Starmer et Trump concluent un accord commercial pour sauver l’industrie automobile britannique, mais il y a une prise…

Julien - Car 2020

De Julien

Un accord commercial entre le Royaume-Uni et les États-Unis a été frappé, réduisant les tarifs pour les exportations de voitures de fabrication britannique vers l’Amérique, mais il y a une prise – il y a une limite au nombre de voitures qui peuvent être exportées avant que le tarif d’origine ne soit réimposé, étouffant la croissance des constructeurs automobiles britanniques.

En février, le président Donald Trump a annoncé des tarifs de 25% sur les voitures de fabrication étrangère importées aux États-Unis. Cela a provoqué des RUMS dans l’industrie automobile britannique, car l’Amérique est l’un de ses plus grands marchés d’exportation et Jaguar-Land Rover (JLR) et Aston Martin ont fait une pause des exportations américaines en réponse.

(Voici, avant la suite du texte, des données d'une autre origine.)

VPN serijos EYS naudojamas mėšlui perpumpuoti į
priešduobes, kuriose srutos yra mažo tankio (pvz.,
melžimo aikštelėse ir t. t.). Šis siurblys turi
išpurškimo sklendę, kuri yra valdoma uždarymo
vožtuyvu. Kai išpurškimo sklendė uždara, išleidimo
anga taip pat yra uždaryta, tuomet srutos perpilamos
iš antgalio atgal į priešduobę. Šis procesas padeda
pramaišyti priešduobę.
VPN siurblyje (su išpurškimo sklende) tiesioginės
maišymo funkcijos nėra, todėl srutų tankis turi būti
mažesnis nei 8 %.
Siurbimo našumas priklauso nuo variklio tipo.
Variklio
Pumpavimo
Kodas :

Maintenant, un accord a été conclu entre les deux nations pour réduire les tarifs à 10% pour les 100 000 premières voitures exportées du Royaume-Uni vers les États-Unis chaque année. Tout ce qui concerne ce nombre entraînera probablement le tarif de 25% à l’origine imposé par le président.

Néanmoins, Trump a décrit l’accord comme faisant partie de «une journée incroyable pour l’Amérique», en continuant à dire qu’elle était «si bonne pour les deux pays».

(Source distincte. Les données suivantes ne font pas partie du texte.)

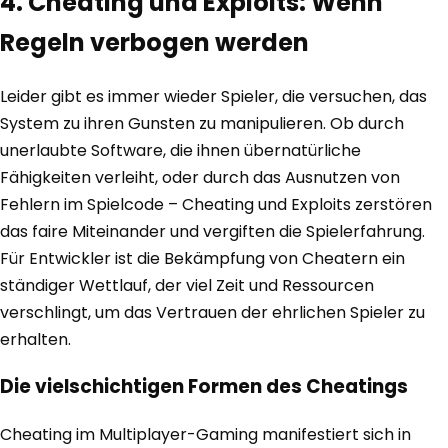
4. Cheating und Exploits: Wenn
Regeln verbogen werden
Leider gibt es immer wieder Spieler, die versuchen, das
System zu ihren Gunsten zu manipulieren. Ob durch
unerlaubte Software, die ihnen übernatürliche
Fähigkeiten verleiht, oder durch das Ausnutzen von
Fehlern im Spielcode – Cheating und Exploits zerstören
das faire Miteinander und vergiften die Spielerfahrung.
Für Entwickler ist die Bekämpfung von Cheatern ein
ständiger Wettlauf, der viel Zeit und Ressourcen
verschlingt, um das Vertrauen der ehrlichen Spieler zu
erhalten.
Die vielschichtigen Formen des Cheatings
Cheating im Multiplayer-Gaming manifestiert sich in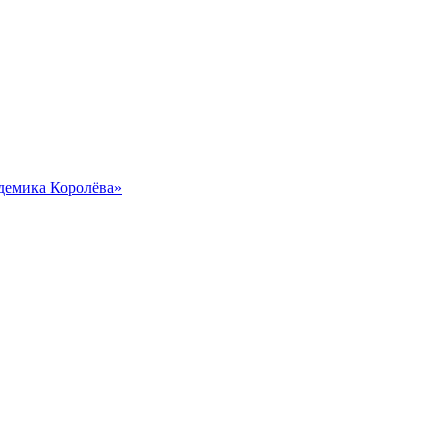
демика Королёва»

Il convient de noter qu’un tarif de 10% est encore beaucoup plus élevé que les fonctions en place lors de l’administration précédente Biden. Interrogé à ce sujet lors d’un discours dans l’usine de JLR dans les West Midlands, Keir Starmer a déclaré aux journalistes: « La question que nous devrions nous poser est: » Est-ce mieux que là où nous étions hier? «  »

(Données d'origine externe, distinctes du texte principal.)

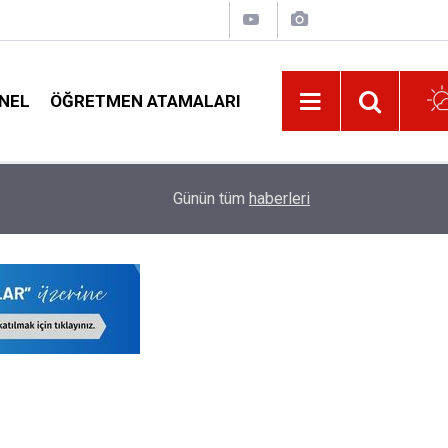
NEL
ÖĞRETMEN ATAMALARI
00:02
Özür Grubu Ataması Çıkan Öğretmenlere Evrak 
Günün tüm
haberleri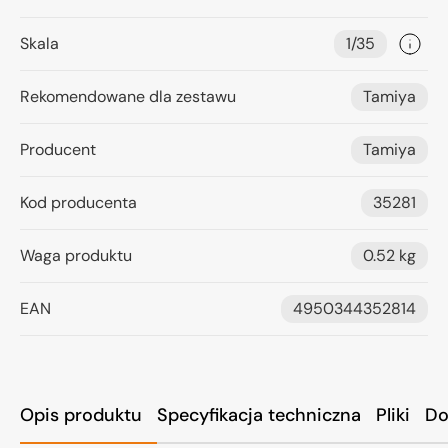
Skala
1/35
Rekomendowane dla zestawu
Tamiya
Producent
Tamiya
Kod producenta
35281
Waga produktu
0.52 kg
EAN
4950344352814
Opis produktu
Specyfikacja techniczna
Pliki
Do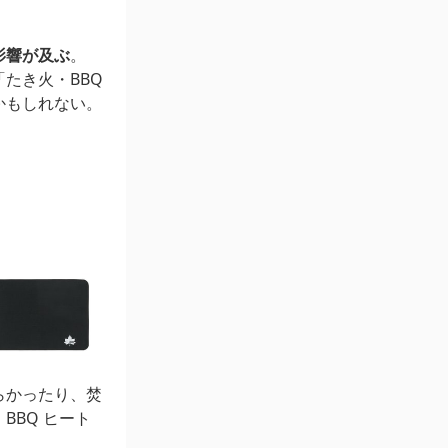
影響が及ぶ
。
たき火・BBQ
かもしれない。
らかったり、焚
BQ ヒート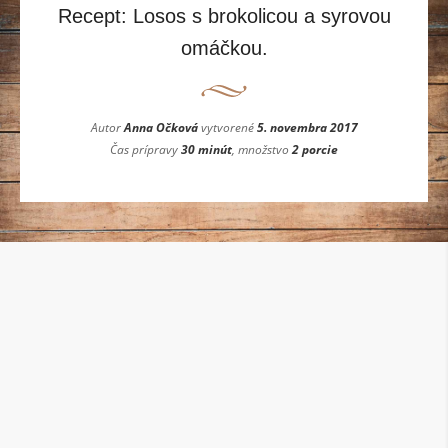
Recept: Losos s brokolicou a syrovou
omáčkou.
Autor
Anna Očková
vytvorené
5. novembra 2017
Čas prípravy
30 minút
, množstvo
2 porcie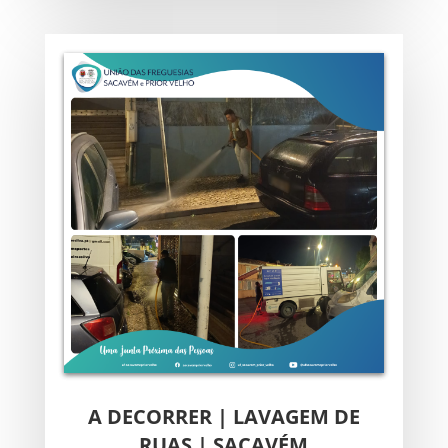
A DECORRER | LAVAGEM DE
RUAS | SACAVÉM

De plus, la limite de 100 000 voitures placent quelque peu un plafond sur la croissance. Le Royaume-Uni a exporté 100 000 voitures en tant que maks-in-newinfférence vers les États-Unis l’année dernière, ce qui signifie que les entreprises n’auront pas de marge car il en est pour augmenter les ventes sans que les tarifs plus élevés soient engagés.

Dans un communiqué, le directeur général de la Society of Motor Manufacturers and Traders du Royaume-Uni, Mike Hawes, a déclaré que l’accord procurait un « relief bien nécessaire ». Hawes a également fait remarquer que le NO10 a «reconnu l’importance de l’industrie automobile pour les exportations britanniques et l’économie, et a travaillé sans relâche avec les homologues américains pour conclure un accord».

«Nous espérons que (ceci) conduira à une coopération plus large et plus profonde qui réduit encore les obstacles au commerce, traduisant un chemin vers la croissance économique des deux nations», a-t-il conclu.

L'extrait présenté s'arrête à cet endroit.